Das Selbst ist nach C.G. Jung, die dem Ich übergeordnete Ganzheit des Menschen. Das Ich ist demnach der bewusste Teil des Selbst, und als Teil des größeren Ganzen kann dieses jenes nie begreifen. Das ist der springende Punkt: Wir können dieses Selbst, dieses transpersonale Zentrum der Psyche nicht begreifen. Darum tun wir uns auch so schwer mit uns selbst. Denn nichts verunsichert und befremdet uns mehr, als das, was wir nicht begreifen und fassen können, egal wie sehr wir nach Erklärungen suchen – es bleibt da ein Etwas, zu dem wir keinen Zugang finden. Also suchen wir weiter – uns selbst.
Wir beginnen da wo wir uns fragen: Was ist „zu mir gehörend“ und was „fremd“?
Um herauszufinden: Wer bin ich im Kern?
Schwierig. Um den Kern zu erfassen, müsste man das Ganze erfassen, und dann das Ganze wieder trennen, also in all die fremden Anteile, die wir übernommen haben, identifizieren.
Geling auch bisweilen teilweise.
Dennoch bleibt die Frage: Wer ist es denn, der trennt?
Ist es nicht wieder ein Teil des Ganzen? Und welcher Teil davon? Das Selbst oder was wir für uns selbst halten?
Ist das Selbst also nichts weiter als eine „Ich-Illusion“, die das Ich kreiert, je nachdem wie es darauf blickt, es deutet, es konstruiert?
Möglich. Wir wissen es nicht.
 
Und wie dann sich selbst aushalten? Wenn ich verdammt noch mal nicht weiß, wer dieses Selbst ist?
Vielleicht so:
„Ich kann nicht sagen, wer ich bin, aber mehr und mehr erkenne ich, wer ich nicht bin.“
Diese Worte sind aus dem ZEN.
Wir können nicht sehen, wer wir sind, aber wir können erkennen, wer wir nicht sind.
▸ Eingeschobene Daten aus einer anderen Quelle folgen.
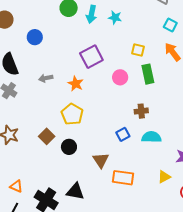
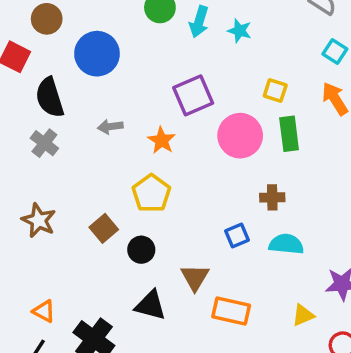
blue circle: (35, 37) -> (97, 54), size x1.6
pink circle: (120, 77) -> (240, 136), size x1.6
black triangle: (75, 191) -> (150, 305), moved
Das ist der Anfang des Weges, getragen von Sehnsucht.
Die Sehnsucht ist der Weg zu uns selbst.
Und diesem Weg folgen wir.
Dann brauchen wir keine Gurus, keine Meister, keine Konstruktionen - wir brauchen nur uns selbst. In dem Maße wie wir uns uns selbst zuwenden, kommen wir zum Zentrum, ins eigene Herz und dort leuchtet die Antwort auf.